Republican political consultant Jim Dornan told the Washington Examiner that such bills at a grade school level are “a solution in search of a problem.”

“I think there's a certain segment of the party that is not interested in culture wars at all,” he said. “I happen to be part of that wing of the party, much more libertarian and focused on economics than on social issues.”

Asked if the governors may reverse course in the face of activist pressure, Dornan said, “Listen, they're loud.”

“I think that these governors are going to do what they honestly think is the right thing to do,” he said.

Saying that “my conservative friends would call me a liberal for saying this,” Dornan argued that “compassion should be part of conservatism.”

“You know, George Bush was president for eight years on that slogan,” he said.

Cox issued a lengthy statement explaining his opposition to the bill, arguing that compassion was one of the reasons he vetoed the bill. Cox said that while he believes “in fairness and protecting the integrity of women’s sports,” the legislation had “several fundamental flaws and should be reconsidered.”

Cox said he was disappointed by some processing problems in the legislature, arguing that good-faith negotiations were circumvented by last-minute changes to the bill’s language shortly before its passage without sufficient opportunity for review or public input.

The governor also broke his opposition down as a matter of numbers: He said that while there are 75,000 high school student-athletes in Utah, just four of them are transgender. Only one of those four, he said, is playing girls' sports.

“That’s what all of this is about,” Cox said. “Four kids who aren’t dominating or winning trophies or taking scholarships.”

Cox also cited high rates of suicidal tendencies or attempts among transgender youth, writing, “even a little acceptance and connection can reduce suicidality significantly.”

“For that reason, as much as any other, I have taken this action in the hope that we can continue to work together and find a better way,” Cox said.

In a letter to the speaker of the Indiana House of Representatives, Holcomb wrote that the bill was written in a way that presumes “that there is an existing problem in K-12 sports in Indiana that requires further state government intervention.”

“It implies that the goals of consistency and fairness in competitive female sports are not currently being met,” Holcomb wrote. “After thorough review, I find no evidence to support either claim even if I support the effort overall.”

But some conservative activists accused the governors of caving to liberal arguments or failing to protect women’s sports.

In a blog post this week, Tony Perkins, the president of the Family Research Council, called the governors “gutless” and argued they “had the ability to harness Americans' outrage and do something about a consensus crisis in real time” but “refused.”

“These sellouts should never regain voters' trust, but hopefully their Republican peers have learned a very valuable lesson,” Perkins wrote, before praising DeSantis for his “pushback.”

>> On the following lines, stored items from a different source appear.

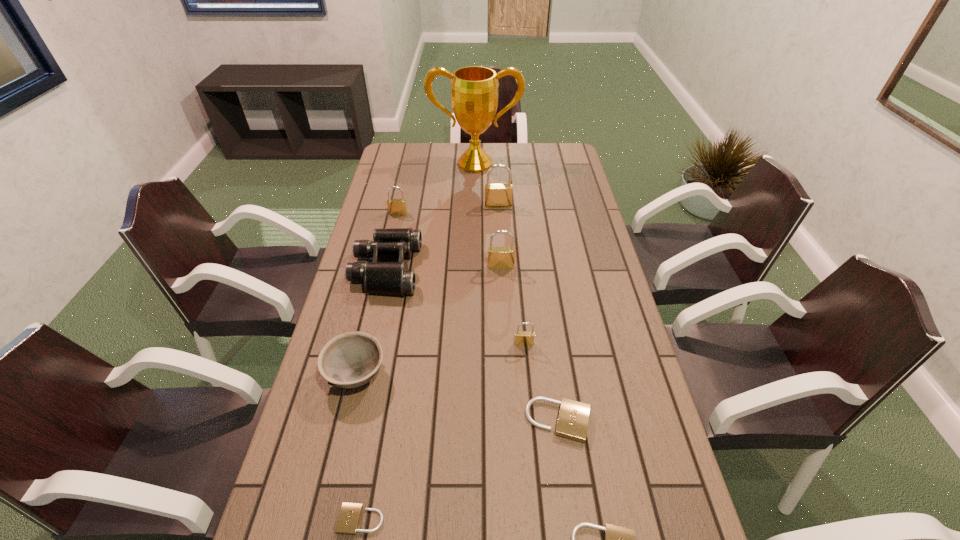 Locate an element on the screen. This screenshot has height=540, width=960. vacant space located 0.300m on the front-facing side of the binoculars is located at coordinates click(510, 269).

Locate an element on the screen. This screenshot has height=540, width=960. vacant area located 0.200m on the front-facing side of the fourth nearest padlock is located at coordinates (530, 412).

Where is `vacant area located on the back of the gray bowl`? vacant area located on the back of the gray bowl is located at coordinates (370, 316).

Locate an element on the screen. Image resolution: width=960 pixels, height=540 pixels. vacant space situated 0.120m on the right of the biggest beige padlock is located at coordinates point(641,421).

Locate an element on the screen. vacant space located on the back of the shortest object is located at coordinates (376, 436).

This screenshot has height=540, width=960. In order to click on object that is positioned at the far edge in this screenshot , I will do `click(474, 89)`.

I want to click on binoculars that is at the left edge, so coord(394,278).

Find the location of a particular element. The image size is (960, 540). bowl positioned at the left edge is located at coordinates (349, 360).

At what (x,y) coordinates should I click in order to perform the action: click on object that is at the right edge. Please return your answer as a coordinate pair (x, y). Image resolution: width=960 pixels, height=540 pixels. Looking at the image, I should click on (573, 418).

Locate an element on the screen. vacant space at the far edge of the desktop is located at coordinates (437, 150). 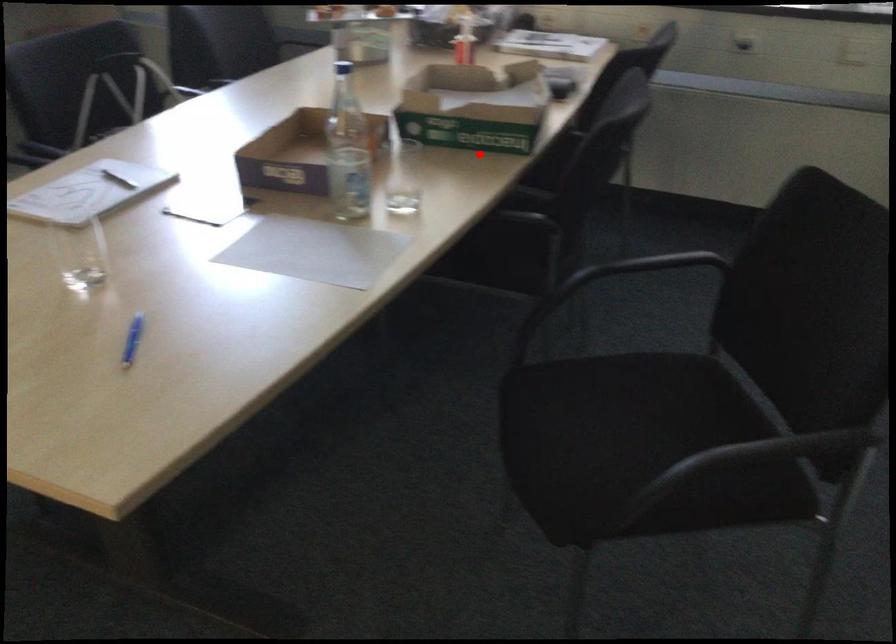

The governors did earn praise from some gay and transgender groups, including the Human Rights Campaign. Cathryn Oakley, the group’s state legislative director and senior counsel, said in a statement that Cox “heard the voices of transgender students and their families, medical experts, the business community, and advocates for fairness in sports, all of whom oppose discriminatory legislation like HB 11.”

“He’s shown that he sees the humanity of the transgender youth targeted by this legislation — something governors in states like South Dakota and Iowa have refused to do,” Oakley said.


In another statement, Oakley said Holcomb “that would only cause problems, not solve them, by targeting Indiana’s transgender children and making them the targets of exclusion and discrimination in their own schools.”